人よりも自分を見る
私は以前、人のことがとても気になっていたと、前の記事に書いた。
そう、常に意識は人に向いていたんだよね。
人を裁いて、判断して、常に気を張って、イライラして、くよくよして、本当にイヤなヤツだった。
心の中では、例えば、人に対してこんなことを思っていた。
なんで、あの人はこんなことするんだろう。
なんで、今それをするんだろう。なんで、今そんなことを言うんだろう、なんて空気読めないやつ。
なんだ、あの態度は。
なんて常識はずれな人なんだ。
なんで、人にやってもらっておいて、ありがとうが言えないの?
なんて気が利かない人なの?周りをよく見ろよ。
覚えられないなら、メモ取れよ!
なんだ、その謝り方は。全然誠意がこもってない!
それくらい自分で何とかしろよ。
などなど、もっともっといろいろ。
文句ばかりよく出てくること。
いつも、自分の常識を人に押し付け、自分の正義で人を裁き、思い通りにならない人を見ると、つい一言を言いたくなる。言ってしまう時もある。そして、イライラして、イヤな気分になって、人を見下して、人をコントロールしたくなって、疲れてしまう。
どうしてこんな風になってしまうのか。毎日辛かった。
毎日がとても忙しすぎて、体力的にも気持ち的にも全く余裕がなかった。
でも、一番の原因は、私が人のことを認められなかった=自分のことも認められなかったからだ。自信がなかったからだ。

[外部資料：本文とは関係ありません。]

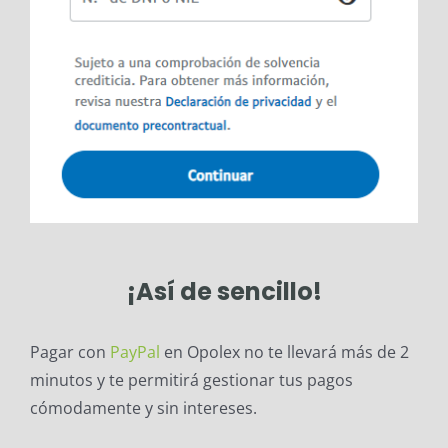
¡Así de sencillo!
Pagar con
PayPal
en Opolex no te llevará más de 2
minutos y te permitirá gestionar tus pagos
cómodamente y sin intereses.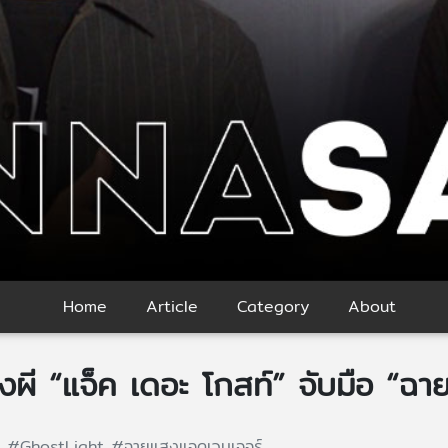
Home
Article
Category
About
่องผี “แจ็ค เดอะ โกสท์” จับมือ “ฉ
์
#GhostLight
#ฉายแสงแอดเวนเจอร์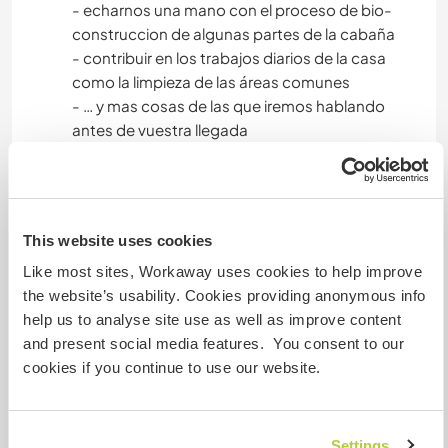
- echarnos una mano con el proceso de bio-
construccion de algunas partes de la cabaña
- contribuir en los trabajos diarios de la casa
como la limpieza de las áreas comunes
- … y mas cosas de las que iremos hablando
antes de vuestra llegada
Idiomas
This website uses cookies
Inglês: Fluente
Espanhol: Fluente
Like most sites, Workaway uses cookies to help improve
Italiano: Fluente
the website’s usability. Cookies providing anonymous info
Francês: Iniciante
help us to analyse site use as well as improve content
and present social media features. You consent to our
cookies if you continue to use our website.
Acomodação
The accommodation will be in a shared
Settings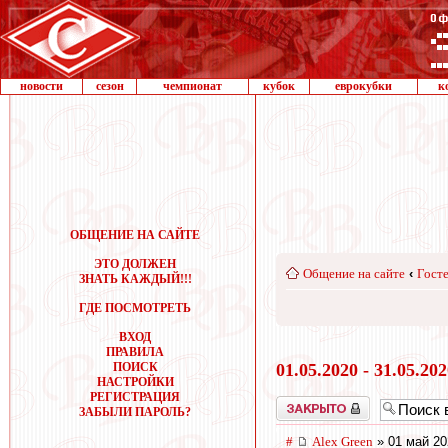
новости
сезон
чемпионат
кубок
еврокубки
к
ОБЩЕНИЕ НА САЙТЕ
ЭТО ДОЛЖЕН
Общение на сайте
‹
Госте
ЗНАТЬ КАЖДЫЙ!!!
ГДЕ ПОСМОТРЕТЬ
ВХОД
ПРАВИЛА
ПОИСК
01.05.2020 - 31.05.20
НАСТРОЙКИ
РЕГИСТРАЦИЯ
Закрыто
ЗАБЫЛИ ПАРОЛЬ?
#
Alex Green
» 01 май 20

人よりも、自分は正しくできる人間と思いたかったのかもしれない。
かもしれない、というのは、その時の自分の状態を客観的に見れてなくて、イライラも無意識だったから。いつもそんなに怒っていたとは自分でも気が付いてなかった。
完璧主義者だから、完璧にできてない自分が嫌いだったし、情けなかったし、認めたくなかったのだと思う。だからか、人の好い所を見るよりも、アラを探していたような気がする。

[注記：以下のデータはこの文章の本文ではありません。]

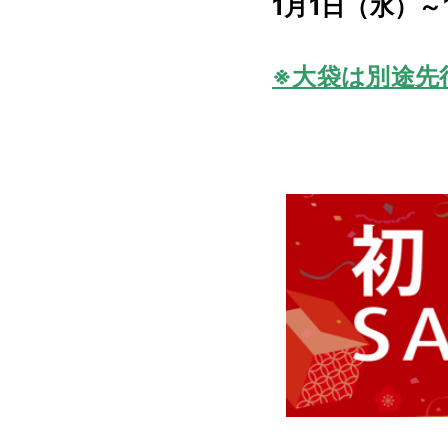
1月1日（水）～
※大袋は別途先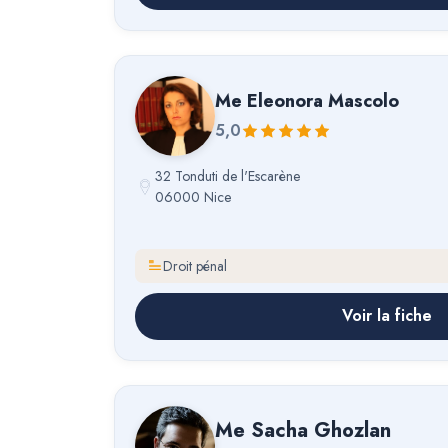
Me
Eleonora Mascolo
5,0
32 Tonduti de l'Escarène
06000 Nice
Droit pénal
Voir la fiche
Me
Sacha Ghozlan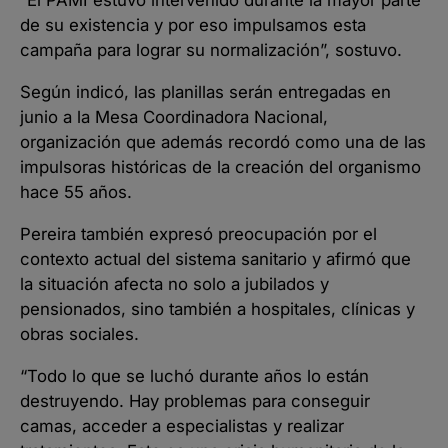
“El PAMI estuvo intervenido durante la mayor parte
de su existencia y por eso impulsamos esta
campaña para lograr su normalización”, sostuvo.
Según indicó, las planillas serán entregadas en
junio a la Mesa Coordinadora Nacional,
organización que además recordó como una de las
impulsoras históricas de la creación del organismo
hace 55 años.
Pereira también expresó preocupación por el
contexto actual del sistema sanitario y afirmó que
la situación afecta no solo a jubilados y
pensionados, sino también a hospitales, clínicas y
obras sociales.
“Todo lo que se luchó durante años lo están
destruyendo. Hay problemas para conseguir
camas, acceder a especialistas y realizar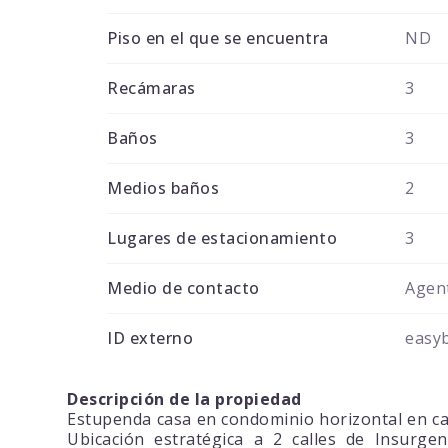
Piso en el que se encuentra
ND
Recámaras
3
Baños
3
Medios baños
2
Lugares de estacionamiento
3
Medio de contacto
Agent
ID externo
easy
Descripción de la propiedad
Estupenda casa en condominio horizontal en cal
Ubicación estratégica a 2 calles de Insurgen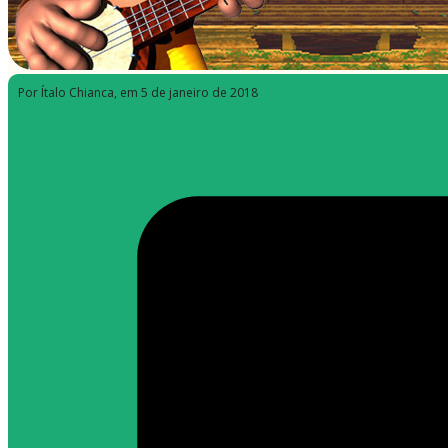
Por Ítalo Chianca
, em 5 de janeiro de 2018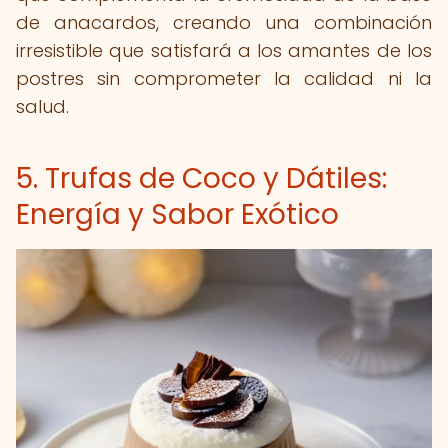
de anacardos, creando una combinación
irresistible que satisfará a los amantes de los
postres sin comprometer la calidad ni la
salud.
5. Trufas de Coco y Dátiles:
Energía y Sabor Exótico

毎日疲れていた。自分でもどうしていいかわからなかった。
心ではそんなひどいことを思っていながら、表向きは笑顔で仕事してた。
いろんなお客様がいて、トラブルもあった。
心無いこと言われて、落ち込むこともたくさんあったし、無理難題を言われたりした。
今思えば、本当に、よくやってたなと思う。
そんな風に人のことばかりチェックして、裁いてイライラしてた自分が、今はとても穏やかに過ごせている。お客様とのトラブルもほとんどなくなったし、ちょっと「ん?」と思うことやイラっとすることがあっても、激高することもなく、気持ちを流せるようになった。
どうしたかというと。
まず、忙しすぎたので、少しずつ仕事量を減らして、体力と気力に余裕を持つようにした。無理してやっていた仕事を、自分の無理なくできる分量にペースを落とした。
そして、人がやることにイライラしてたけど、なぜ、それが嫌なのか?なぜそれを許せないのか?を探っていった。
完璧主義者だったから、できない人が嫌いだったし、できないなら努力しろと思っていたけど、その、完璧主義をやめるように努力した。
できなくてもいいんだって、人のことも自分のことも許すようになった。
許せるようになったら、楽になった。できないことがあって当たり前だってわかってきた。自分と人とは違うのだから、できることも違うし、できないことも違うから、補い合えばいいんだと。そんなこと、当たり前でわかっていたつもりだったのに、全然わかってなかった。
気が利かない人を責めてたけど、自分も全然気が利かない人だった、とわかった。
言いたいことがうまく言えなかったり、気が付かないこともたくさんあった。それに気が付いたんだ。
自分は、自分が思ってたほどできる人間ではなかった。
それを認めたら、がっかりして悲しくて、情けなかったけど、そうなんだよな。
頭のいいふりして、できるふりしてただけで、全然できてなかった。
たぶん周りにはめっちゃバレてるのに、バレてないと思ってたんだよね。滑稽だね。
ムリして虚勢張らなくてもいいって、肩の力が抜けた。
できない自分を認めて許した。
人の姿を見て、自分の姿を見つめ直し、あの姿は私なんだな、と気づけるようになった。自分では自分のことを気が付けないけど、だからこそ、周りにいる人が、見せてくれているんだな、と理解できるようになった。
自分がイライラしている時は、周りの状態もギスギスしてたり、不安定だったり、トラブルが多かったりする。そんな人が多くなる。同じ状態の人が寄ってくる。類は友を呼ぶからね。
でも、自分が穏やかになってきたら、周りの人たちも穏やかで、心地よく過ごせるようになる。
だから、周りの人たちをどうにかしようと躍起になるのではなく(人はコントロールできない)、自分の状態を整える方が先なのだ。
人よりも自分を見よう。整えよう。
正直、理解するまでに時間はかかったけど、今はとても楽になったよ。